■ **YOUR TASK**
Please copy each line of the listing below precisely, excluding the images.

■ **INPUT DATA**

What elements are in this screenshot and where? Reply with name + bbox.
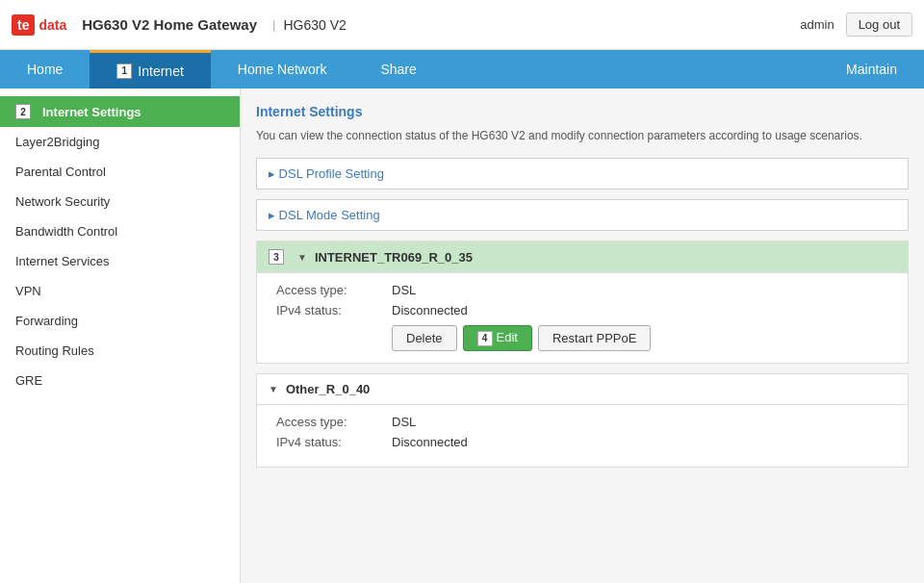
content-area: Internet Settings You can view the conne… <box>241 89 924 583</box>
sidebar-badge-internet-settings: 2 <box>15 104 31 119</box>
admin-label: admin <box>800 17 834 32</box>
sidebar-label-bandwidth-control: Bandwidth Control <box>15 224 117 239</box>
sidebar-label-parental-control: Parental Control <box>15 165 106 179</box>
field-row-ipv4-2: IPv4 status: Disconnected <box>276 435 896 449</box>
connection-block-2: ▼ Other_R_0_40 Access type: DSL IPv4 sta… <box>256 373 909 468</box>
sidebar-label-routing-rules: Routing Rules <box>15 343 94 358</box>
sidebar-label-forwarding: Forwarding <box>15 314 78 328</box>
logout-button[interactable]: Log out <box>846 13 912 37</box>
connection-header-1[interactable]: 3 ▼ INTERNET_TR069_R_0_35 <box>257 241 908 273</box>
content-title: Internet Settings <box>256 104 909 119</box>
sidebar-label-gre: GRE <box>15 373 42 388</box>
main: 2 Internet Settings Layer2Bridging Paren… <box>0 89 924 583</box>
nav-item-home[interactable]: Home <box>0 50 90 89</box>
navigation: Home 1 Internet Home Network Share Maint… <box>0 50 924 89</box>
sidebar: 2 Internet Settings Layer2Bridging Paren… <box>0 89 241 583</box>
header-divider: | <box>272 17 275 32</box>
field-label-ipv4-1: IPv4 status: <box>276 303 392 317</box>
field-value-access-type-2: DSL <box>392 415 416 429</box>
connection-block-1: 3 ▼ INTERNET_TR069_R_0_35 Access type: D… <box>256 241 909 364</box>
nav-item-internet[interactable]: 1 Internet <box>90 50 210 89</box>
nav-label-home-network: Home Network <box>238 62 327 77</box>
nav-badge-internet: 1 <box>116 63 132 79</box>
sidebar-item-internet-services[interactable]: Internet Services <box>0 246 240 276</box>
nav-item-maintain[interactable]: Maintain <box>819 50 924 89</box>
field-value-ipv4-1: Disconnected <box>392 303 468 317</box>
connection-name-1: INTERNET_TR069_R_0_35 <box>315 250 473 265</box>
sidebar-label-layer2bridging: Layer2Bridging <box>15 135 99 149</box>
nav-label-maintain: Maintain <box>846 62 897 77</box>
connection-name-2: Other_R_0_40 <box>286 382 370 396</box>
sidebar-item-layer2bridging[interactable]: Layer2Bridging <box>0 127 240 157</box>
btn-row-1: Delete 4Edit Restart PPPoE <box>392 325 896 351</box>
header-model: HG630 V2 <box>283 17 346 33</box>
sidebar-item-routing-rules[interactable]: Routing Rules <box>0 336 240 366</box>
header-right: admin Log out <box>800 13 912 37</box>
field-label-access-type-2: Access type: <box>276 415 392 429</box>
sidebar-item-parental-control[interactable]: Parental Control <box>0 157 240 187</box>
sidebar-item-bandwidth-control[interactable]: Bandwidth Control <box>0 216 240 246</box>
dsl-mode-label: ▸ DSL Mode Setting <box>269 208 380 222</box>
field-value-ipv4-2: Disconnected <box>392 435 468 449</box>
nav-item-share[interactable]: Share <box>353 50 443 89</box>
field-label-access-type-1: Access type: <box>276 283 392 297</box>
sidebar-item-internet-settings[interactable]: 2 Internet Settings <box>0 96 240 127</box>
sidebar-label-network-security: Network Security <box>15 194 110 209</box>
field-row-access-type-1: Access type: DSL <box>276 283 896 297</box>
sidebar-item-vpn[interactable]: VPN <box>0 276 240 306</box>
dsl-mode-section[interactable]: ▸ DSL Mode Setting <box>256 199 909 231</box>
field-row-access-type-2: Access type: DSL <box>276 415 896 429</box>
header-title: HG630 V2 Home Gateway <box>82 16 257 33</box>
conn-arrow-down-2: ▼ <box>269 384 278 394</box>
connection-body-1: Access type: DSL IPv4 status: Disconnect… <box>257 273 908 363</box>
content-description: You can view the connection status of th… <box>256 127 909 144</box>
nav-label-internet: Internet <box>138 63 183 79</box>
restart-pppoe-button-1[interactable]: Restart PPPoE <box>538 325 651 351</box>
nav-label-home: Home <box>27 62 63 77</box>
edit-badge: 4 <box>477 331 493 346</box>
sidebar-label-internet-settings: Internet Settings <box>42 105 141 119</box>
logo-te: te <box>12 14 35 36</box>
nav-item-home-network[interactable]: Home Network <box>211 50 354 89</box>
field-row-ipv4-1: IPv4 status: Disconnected <box>276 303 896 317</box>
logo: te data <box>12 14 66 36</box>
nav-label-share: Share <box>380 62 416 77</box>
dsl-profile-section[interactable]: ▸ DSL Profile Setting <box>256 158 909 190</box>
sidebar-label-internet-services: Internet Services <box>15 254 110 268</box>
field-value-access-type-1: DSL <box>392 283 416 297</box>
connection-header-2[interactable]: ▼ Other_R_0_40 <box>257 374 908 405</box>
sidebar-item-network-security[interactable]: Network Security <box>0 187 240 216</box>
sidebar-item-forwarding[interactable]: Forwarding <box>0 306 240 336</box>
dsl-profile-label: ▸ DSL Profile Setting <box>269 166 384 181</box>
sidebar-label-vpn: VPN <box>15 284 41 298</box>
edit-button-1[interactable]: 4Edit <box>463 325 532 351</box>
field-label-ipv4-2: IPv4 status: <box>276 435 392 449</box>
sidebar-item-gre[interactable]: GRE <box>0 366 240 395</box>
connection-body-2: Access type: DSL IPv4 status: Disconnect… <box>257 405 908 467</box>
connection-badge-1: 3 <box>269 249 284 265</box>
logo-data: data <box>38 17 66 33</box>
delete-button-1[interactable]: Delete <box>392 325 457 351</box>
header: te data HG630 V2 Home Gateway | HG630 V2… <box>0 0 924 50</box>
conn-arrow-down-1: ▼ <box>297 252 307 263</box>
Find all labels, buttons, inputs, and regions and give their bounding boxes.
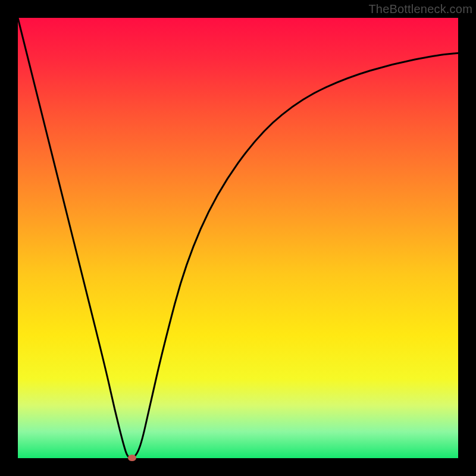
chart-frame: TheBottleneck.com [0,0,476,476]
curve-layer [18,18,458,458]
optimal-point-marker [128,455,136,461]
bottleneck-curve [18,18,458,458]
plot-area [18,18,458,458]
source-label: TheBottleneck.com [368,2,472,16]
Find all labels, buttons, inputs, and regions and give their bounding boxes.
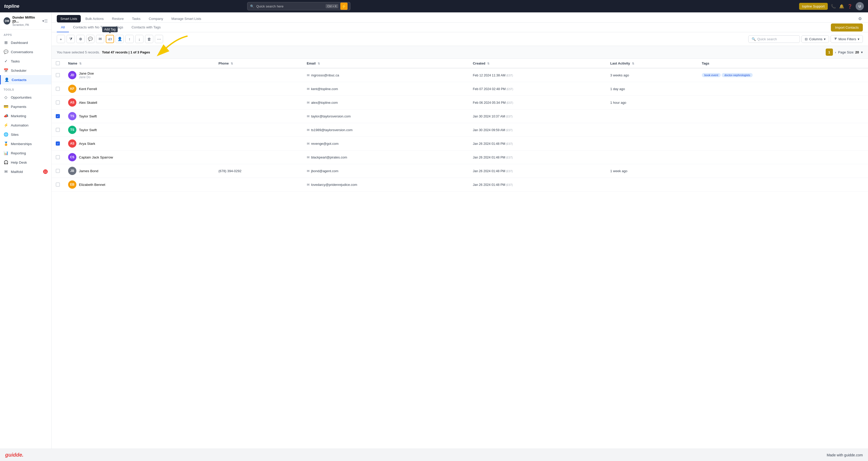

■ **SOLUTION BELOW**
What elements are in this screenshot and where? Reply with name + bbox.
content-area: Internet Settings You can view the conne… <box>241 89 924 583</box>
sidebar-badge-internet-settings: 2 <box>15 104 31 119</box>
admin-label: admin <box>800 17 834 32</box>
sidebar-label-bandwidth-control: Bandwidth Control <box>15 224 117 239</box>
sidebar-label-parental-control: Parental Control <box>15 165 106 179</box>
field-row-ipv4-2: IPv4 status: Disconnected <box>276 435 896 449</box>
connection-block-2: ▼ Other_R_0_40 Access type: DSL IPv4 sta… <box>256 373 909 468</box>
sidebar-label-routing-rules: Routing Rules <box>15 343 94 358</box>
sidebar-label-forwarding: Forwarding <box>15 314 78 328</box>
logout-button[interactable]: Log out <box>846 13 912 37</box>
connection-header-1[interactable]: 3 ▼ INTERNET_TR069_R_0_35 <box>257 241 908 273</box>
content-title: Internet Settings <box>256 104 909 119</box>
sidebar-label-gre: GRE <box>15 373 42 388</box>
main: 2 Internet Settings Layer2Bridging Paren… <box>0 89 924 583</box>
nav-item-home[interactable]: Home <box>0 50 90 89</box>
navigation: Home 1 Internet Home Network Share Maint… <box>0 50 924 89</box>
sidebar: 2 Internet Settings Layer2Bridging Paren… <box>0 89 241 583</box>
header-divider: | <box>272 17 275 32</box>
field-label-ipv4-1: IPv4 status: <box>276 303 392 317</box>
field-value-access-type-2: DSL <box>392 415 416 429</box>
connection-block-1: 3 ▼ INTERNET_TR069_R_0_35 Access type: D… <box>256 241 909 364</box>
nav-item-internet[interactable]: 1 Internet <box>90 50 210 89</box>
nav-label-home-network: Home Network <box>238 62 327 77</box>
nav-badge-internet: 1 <box>116 63 132 79</box>
sidebar-item-internet-services[interactable]: Internet Services <box>0 246 240 276</box>
nav-item-maintain[interactable]: Maintain <box>819 50 924 89</box>
field-value-ipv4-1: Disconnected <box>392 303 468 317</box>
connection-name-1: INTERNET_TR069_R_0_35 <box>315 250 473 265</box>
sidebar-label-layer2bridging: Layer2Bridging <box>15 135 99 149</box>
nav-label-maintain: Maintain <box>846 62 897 77</box>
connection-name-2: Other_R_0_40 <box>286 382 370 396</box>
sidebar-item-layer2bridging[interactable]: Layer2Bridging <box>0 127 240 157</box>
btn-row-1: Delete 4Edit Restart PPPoE <box>392 325 896 351</box>
header-model: HG630 V2 <box>283 17 346 33</box>
sidebar-item-routing-rules[interactable]: Routing Rules <box>0 336 240 366</box>
header-right: admin Log out <box>800 13 912 37</box>
field-label-access-type-2: Access type: <box>276 415 392 429</box>
sidebar-item-parental-control[interactable]: Parental Control <box>0 157 240 187</box>
sidebar-item-bandwidth-control[interactable]: Bandwidth Control <box>0 216 240 246</box>
dsl-mode-label: ▸ DSL Mode Setting <box>269 208 380 222</box>
field-value-ipv4-2: Disconnected <box>392 435 468 449</box>
nav-item-share[interactable]: Share <box>353 50 443 89</box>
field-label-access-type-1: Access type: <box>276 283 392 297</box>
sidebar-item-internet-settings[interactable]: 2 Internet Settings <box>0 96 240 127</box>
sidebar-label-network-security: Network Security <box>15 194 110 209</box>
field-row-access-type-1: Access type: DSL <box>276 283 896 297</box>
sidebar-item-vpn[interactable]: VPN <box>0 276 240 306</box>
dsl-mode-section[interactable]: ▸ DSL Mode Setting <box>256 199 909 231</box>
field-row-access-type-2: Access type: DSL <box>276 415 896 429</box>
header-title: HG630 V2 Home Gateway <box>82 16 257 33</box>
conn-arrow-down-2: ▼ <box>269 384 278 394</box>
connection-body-1: Access type: DSL IPv4 status: Disconnect… <box>257 273 908 363</box>
content-description: You can view the connection status of th… <box>256 127 909 144</box>
nav-label-internet: Internet <box>138 63 183 79</box>
restart-pppoe-button-1[interactable]: Restart PPPoE <box>538 325 651 351</box>
nav-label-home: Home <box>27 62 63 77</box>
edit-badge: 4 <box>477 331 493 346</box>
sidebar-label-internet-settings: Internet Settings <box>42 105 141 119</box>
logo-te: te <box>12 14 35 36</box>
nav-item-home-network[interactable]: Home Network <box>211 50 354 89</box>
field-row-ipv4-1: IPv4 status: Disconnected <box>276 303 896 317</box>
logo: te data <box>12 14 66 36</box>
nav-label-share: Share <box>380 62 416 77</box>
dsl-profile-section[interactable]: ▸ DSL Profile Setting <box>256 158 909 190</box>
sidebar-label-internet-services: Internet Services <box>15 254 110 268</box>
field-value-access-type-1: DSL <box>392 283 416 297</box>
connection-header-2[interactable]: ▼ Other_R_0_40 <box>257 374 908 405</box>
sidebar-item-network-security[interactable]: Network Security <box>0 187 240 216</box>
sidebar-item-forwarding[interactable]: Forwarding <box>0 306 240 336</box>
dsl-profile-label: ▸ DSL Profile Setting <box>269 166 384 181</box>
sidebar-label-vpn: VPN <box>15 284 41 298</box>
edit-button-1[interactable]: 4Edit <box>463 325 532 351</box>
field-label-ipv4-2: IPv4 status: <box>276 435 392 449</box>
sidebar-item-gre[interactable]: GRE <box>0 366 240 395</box>
connection-body-2: Access type: DSL IPv4 status: Disconnect… <box>257 405 908 467</box>
connection-badge-1: 3 <box>269 249 284 265</box>
logo-data: data <box>38 17 66 33</box>
delete-button-1[interactable]: Delete <box>392 325 457 351</box>
header: te data HG630 V2 Home Gateway | HG630 V2… <box>0 0 924 50</box>
conn-arrow-down-1: ▼ <box>297 252 307 263</box>
Find all labels, buttons, inputs, and regions and give their bounding boxes.
chart-frame: TheBottleneck.com [0,0,476,476]
curve-layer [18,18,458,458]
optimal-point-marker [128,455,136,461]
bottleneck-curve [18,18,458,458]
plot-area [18,18,458,458]
source-label: TheBottleneck.com [368,2,472,16]
Find all labels, buttons, inputs, and regions and give their bounding boxes.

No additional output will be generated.